Your answer must consist of exactly the lines below, starting with the line with "Este 2025, el" and going on through the line with "ellos, podrían entrar", and nothing else.

** Dataset entries follows **

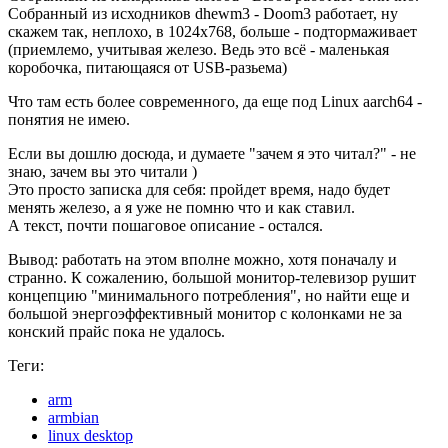
Собранный из исходников dhewm3 - Doom3 работает, ну
скажем так, неплохо, в 1024х768, больше - подтормаживает
(приемлемо, учитывая железо. Ведь это всё - маленькая
коробочка, питающаяся от USB-разьема)
Что там есть более современного, да еще под Linux aarch64 -
понятия не имею.
Если вы дошлю досюда, и думаете "зачем я это читал?" - не
знаю, зачем вы это читали )
Это просто записка для себя: пройдет время, надо будет
менять железо, а я уже не помню что и как ставил.
А текст, почти пошаговое описание - остался.
Вывод: работать на этом вполне можно, хотя поначалу и
странно. К сожалению, большой монитор-телевизор рушит
концепцию "минимального потребления", но найти еще и
большой энергоэффективный монитор с колонками не за
конский прайс пока не удалось.
Теги:
arm
armbian
linux desktop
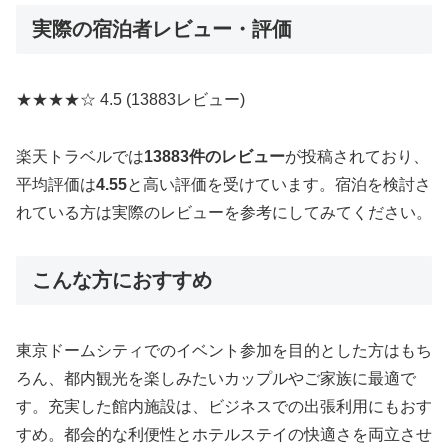
実際の宿泊者レビュー・評価
★★★★☆
4.5
(13883レビュー)
楽天トラベルでは
13883件のレビュー
が投稿されており、
平均評価は
4.55
と高い評価を受けています。宿泊を検討さ
れている方は実際のレビューを参考にしてみてください。
こんな方におすすめ
東京ドームシティでのイベント参加を目的とした方はもち
ろん、都内観光を楽しみたいカップルやご家族に最適で
す。充実した館内施設は、ビジネスでの出張利用にもおす
すめ。都会的な利便性とホテルステイの快適さを両立させ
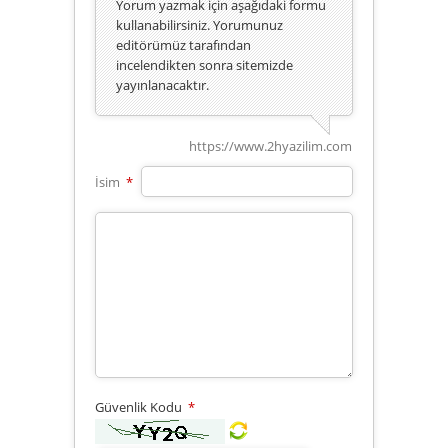
Yorum yazmak için aşağıdaki formu
kullanabilirsiniz. Yorumunuz
editörümüz tarafından
incelendikten sonra sitemizde
yayınlanacaktır.
https://www.2hyazilim.com
İsim
*
Güvenlik Kodu
*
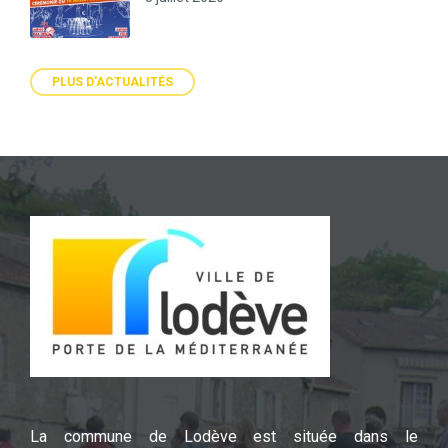
PLUS D'ACTUALITÉS
La commune de Lodève est située dans le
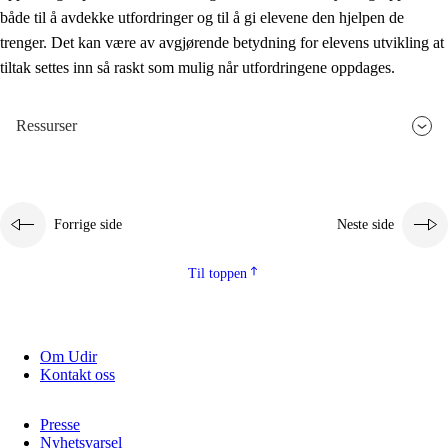
både til å avdekke utfordringer og til å gi elevene den hjelpen de
trenger. Det kan være av avgjørende betydning for elevens utvikling at
tiltak settes inn så raskt som mulig når utfordringene oppdages.
Ressurser
Forrige side
Neste side
Til toppen
Om Udir
Kontakt oss
Presse
Nyhetsvarsel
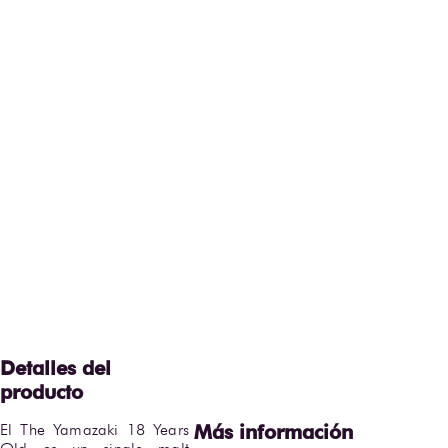
El The Yamazaki 18 Years 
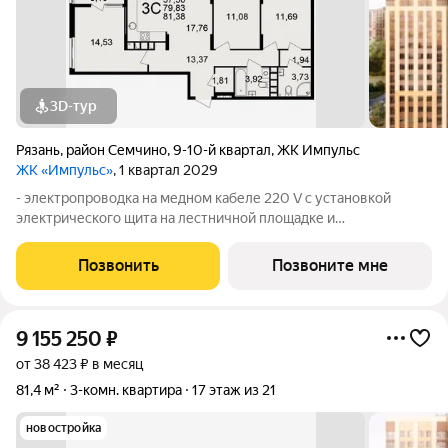
3D-тур
Рязань
,
район Семчино
,
9-10-й квартал
,
ЖК Импульс
ЖК «Импульс»
, 1 квартал 2029
- электропроводка на медном кабеле 220 V с установкой
электрического щита на лестничной площадке и
распределительного щита в квартире; - штукатурка кирпичных
стен, кроме стен лоджий, откосов дверных и оконных
Позвонить
Позвоните мне
проемов, ниш прохождения стояков
9 155 250
₽
от 38 423 ₽ в месяц
81,4 м²
3-комн. квартира
17 этаж из 21
новостройка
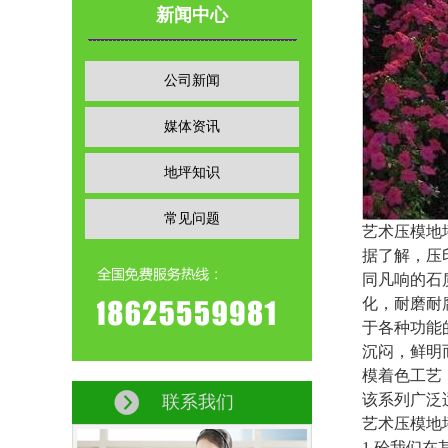
新闻中心
公司新闻
媒体资讯
地坪知识
常见问题
艺术压模地
据了解，压
同凡响的石
化，耐磨耐
于各种功能
沉闷，鲜明
模着色工艺
该系列广泛
联系我们
艺术压模地
1.砼我们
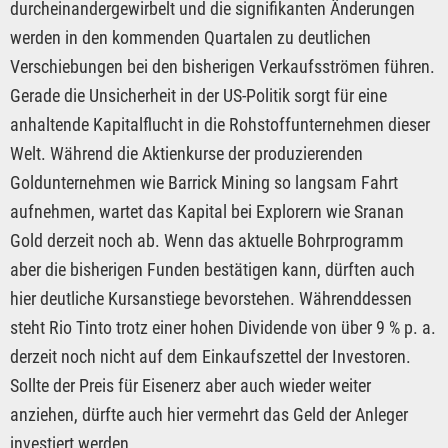
durcheinandergewirbelt und die signifikanten Änderungen
werden in den kommenden Quartalen zu deutlichen
Verschiebungen bei den bisherigen Verkaufsströmen führen.
Gerade die Unsicherheit in der US-Politik sorgt für eine
anhaltende Kapitalflucht in die Rohstoffunternehmen dieser
Welt. Während die Aktienkurse der produzierenden
Goldunternehmen wie Barrick Mining so langsam Fahrt
aufnehmen, wartet das Kapital bei Explorern wie Sranan
Gold derzeit noch ab. Wenn das aktuelle Bohrprogramm
aber die bisherigen Funden bestätigen kann, dürften auch
hier deutliche Kursanstiege bevorstehen. Währenddessen
steht Rio Tinto trotz einer hohen Dividende von über 9 % p. a.
derzeit noch nicht auf dem Einkaufszettel der Investoren.
Sollte der Preis für Eisenerz aber auch wieder weiter
anziehen, dürfte auch hier vermehrt das Geld der Anleger
investiert werden.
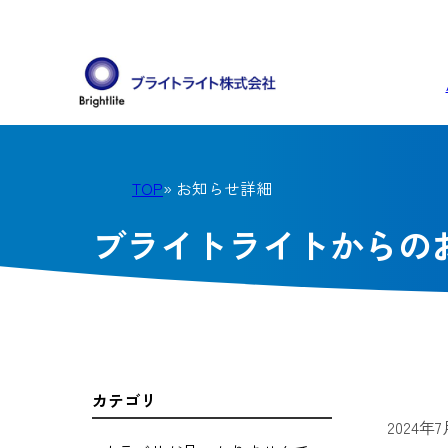
TOP
» お知らせ詳細
ブライトライトからの
カテゴリ
2024年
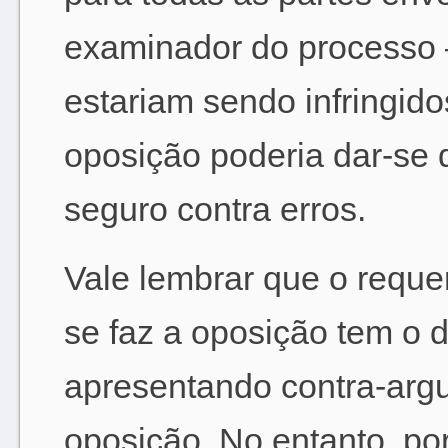
examinador do processo 
estariam sendo infringid
oposição poderia dar-se 
seguro contra erros.
Vale lembrar que o reque
se faz a oposição tem o d
apresentando contra-arg
oposição. No entanto, por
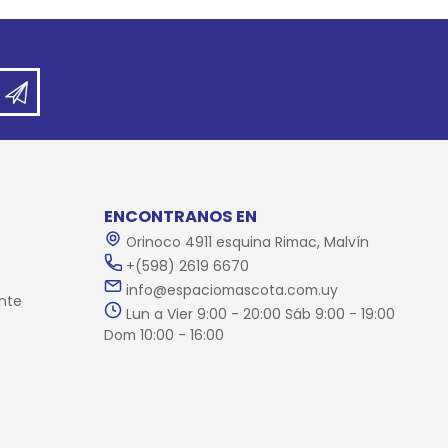
ENCONTRANOS EN
Orinoco 4911 esquina Rimac, Malvín
+(598) 2619 6670
info@espaciomascota.com.uy
nte
Lun a Vier 9:00 - 20:00 Sáb 9:00 - 19:00
Dom 10:00 - 16:00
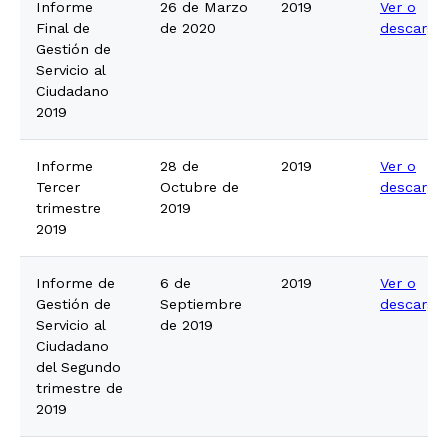
Informe
26 de Marzo
2019
Ver o
Final de
de 2020
descarga
Gestión de
Servicio al
Ciudadano
2019
Informe
28 de
2019
Ver o
Tercer
Octubre de
descarga
trimestre
2019
2019
Informe de
6 de
2019
Ver o
Gestión de
Septiembre
descarga
Servicio al
de 2019
Ciudadano
del Segundo
trimestre de
2019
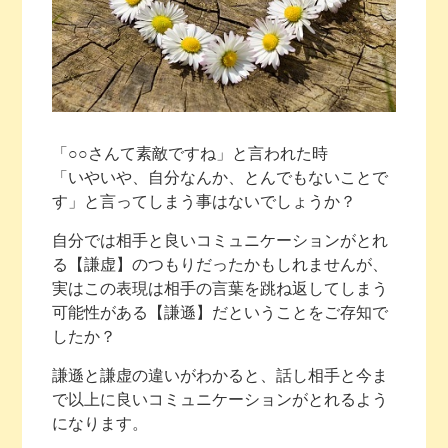
「○○さんて素敵ですね」と言われた時
「いやいや、自分なんか、とんでもないことで
す」と言ってしまう事はないでしょうか？
自分では相手と良いコミュニケーションがとれ
る【謙虚】のつもりだったかもしれませんが、
実はこの表現は相手の言葉を跳ね返してしまう
可能性がある【謙遜】だということをご存知で
したか？
謙遜と謙虚の違いがわかると、話し相手と今ま
で以上に良いコミュニケーションがとれるよう
になります。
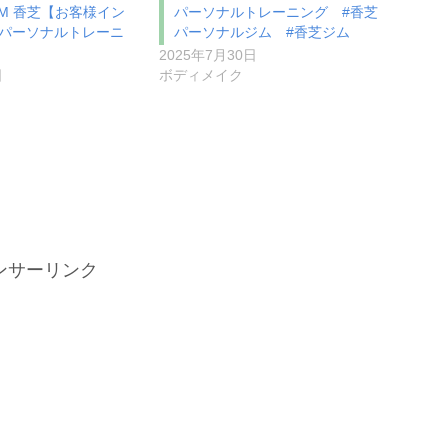
GYM 香芝【お客様イン
パーソナルトレーニング #香芝
#パーソナルトレーニ
パーソナルジム #香芝ジム
2025年7月30日
日
ボディメイク
ンサーリンク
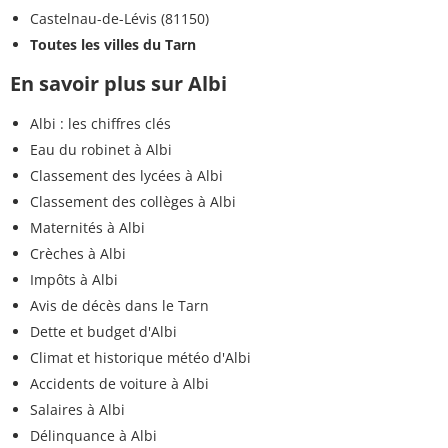
Castelnau-de-Lévis (81150)
Toutes les villes du Tarn
En savoir plus sur Albi
Albi : les chiffres clés
Eau du robinet à Albi
Classement des lycées à Albi
Classement des collèges à Albi
Maternités à Albi
Crèches à Albi
Impôts à Albi
Avis de décès dans le Tarn
Dette et budget d'Albi
Climat et historique météo d'Albi
Accidents de voiture à Albi
Salaires à Albi
Délinquance à Albi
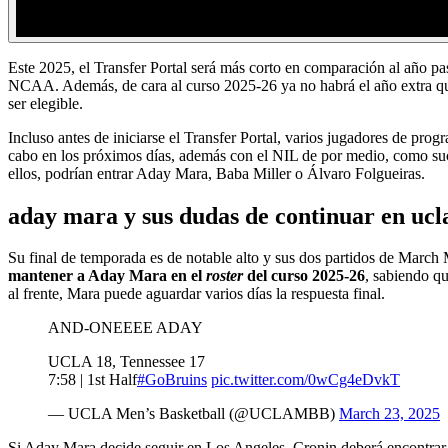
Este 2025, el Transfer Portal será más corto en comparación al año pa
NCAA. Además, de cara al curso 2025-26 ya no habrá el año extra q
ser elegible.
Incluso antes de iniciarse el Transfer Portal, varios jugadores de pr
cabo en los próximos días, además con el NIL de por medio, como 
ellos, podrían entrar Aday Mara, Baba Miller o Álvaro Folgueiras.
aday mara y sus dudas de continuar en ucl
Su final de temporada es de notable alto y sus dos partidos de Mar
mantener a Aday Mara en el
roster
del curso 2025-26
, sabiendo qu
al frente, Mara puede aguardar varios días la respuesta final.
AND-ONEEEE ADAY
UCLA 18, Tennessee 17
7:58 | 1st Half
#GoBruins
pic.twitter.com/0wCg4eDvkT
— UCLA Men’s Basketball (@UCLAMBB)
March 23, 2025
Si Aday Mara decide seguir en Los Angeles, Cronin deberá encontrar u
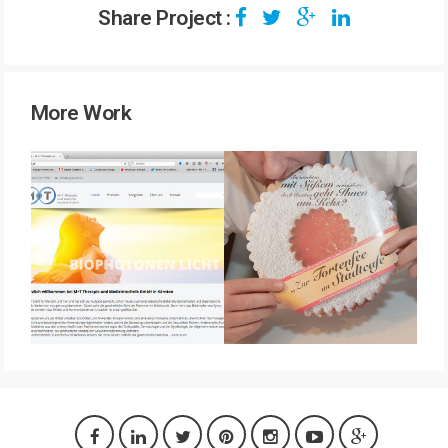
Share Project :
More Work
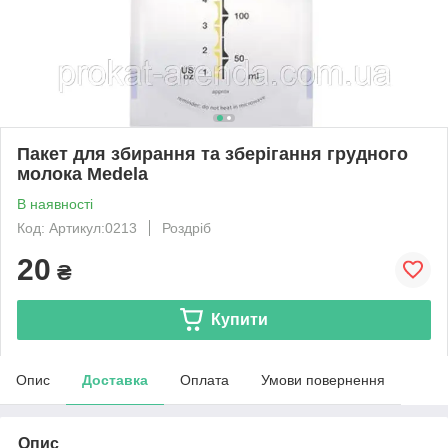
Пакет для збирання та зберігання грудного
молока Medela
В наявності
Код: Артикул:0213
Роздріб
20
₴
Купити
Опис
Доставка
Оплата
Умови повернення
Опис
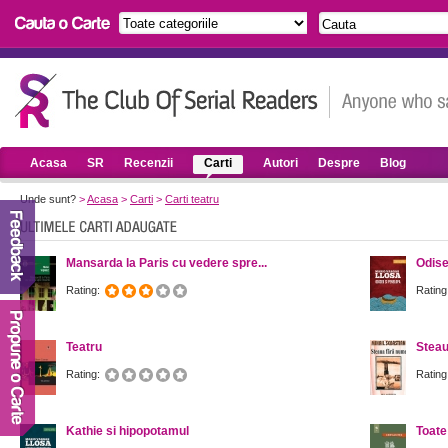
Acasa
SR
Recenzii
Carti
Autori
Despre
Blog
Unde sunt?
>
Acasa
>
Carti
>
Carti teatru
Mansarda la Paris cu vedere spre...
Odise
Rating:
Rating
Teatru
Steau
Rating:
Rating
Kathie si hipopotamul
Toate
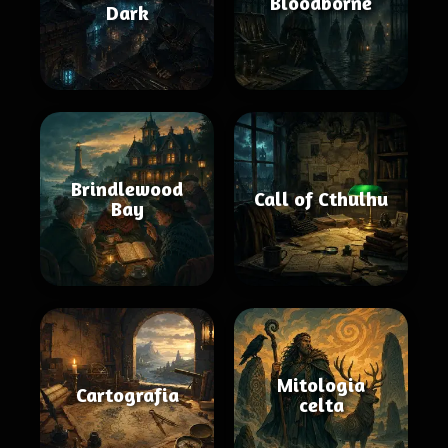
Bloodborne
Dark
Brindlewood
Call of Cthulhu
Bay
Mitologia
Cartografia
celta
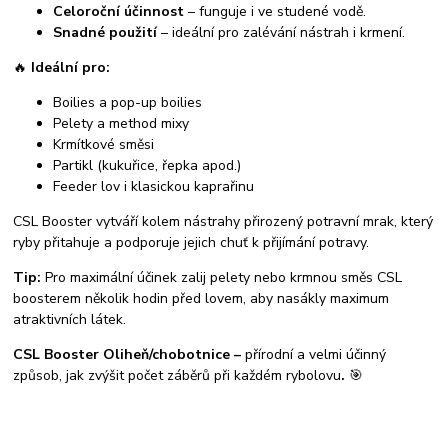
Celoroční účinnost
– funguje i ve studené vodě.
Snadné použití
– ideální pro zalévání nástrah i krmení.
🔥
Ideální pro:
Boilies a pop-up boilies
Pelety a method mixy
Krmítkové směsi
Partikl (kukuřice, řepka apod.)
Feeder lov i klasickou kaprařinu
CSL Booster vytváří kolem nástrahy přirozený potravní mrak, který
ryby přitahuje a podporuje jejich chuť k přijímání potravy.
Tip:
Pro maximální účinek zalij pelety nebo krmnou směs CSL
boosterem několik hodin před lovem, aby nasákly maximum
atraktivních látek.
CSL Booster Oliheň/chobotnice –
přírodní a velmi účinný
způsob, jak zvýšit počet záběrů při každém rybolovu
.
🎯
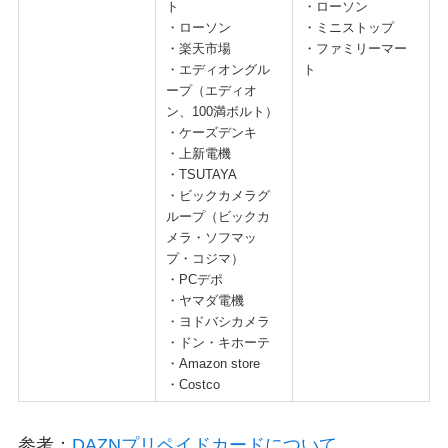
ト
・ローソン
・ローソン
・ミニストップ
・楽天市場
・ファミリーマー
・エディオングル
ト
ープ（エディオ
ン、100満ボルト）
・ケーズデンキ
・上新電機
・TSUTAYA
・ビックカメラグ
ループ（ビックカ
メラ・ソフマッ
プ・コジマ）
・PCデポ
・ヤマダ電機
・ヨドバシカメラ
・ドン・キホーテ
・Amazon store
・Costco
参考：
DAZNプリペイドカードについて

** End of Dataset entries **

Response below:
Este 2025, el Transfer Portal será más corto en comparación al año pa
NCAA. Además, de cara al curso 2025-26 ya no habrá el año extra q
ser elegible.
Incluso antes de iniciarse el Transfer Portal, varios jugadores de pr
cabo en los próximos días, además con el NIL de por medio, como 
ellos, podrían entrar Aday Mara, Baba Miller o Álvaro Folgueiras.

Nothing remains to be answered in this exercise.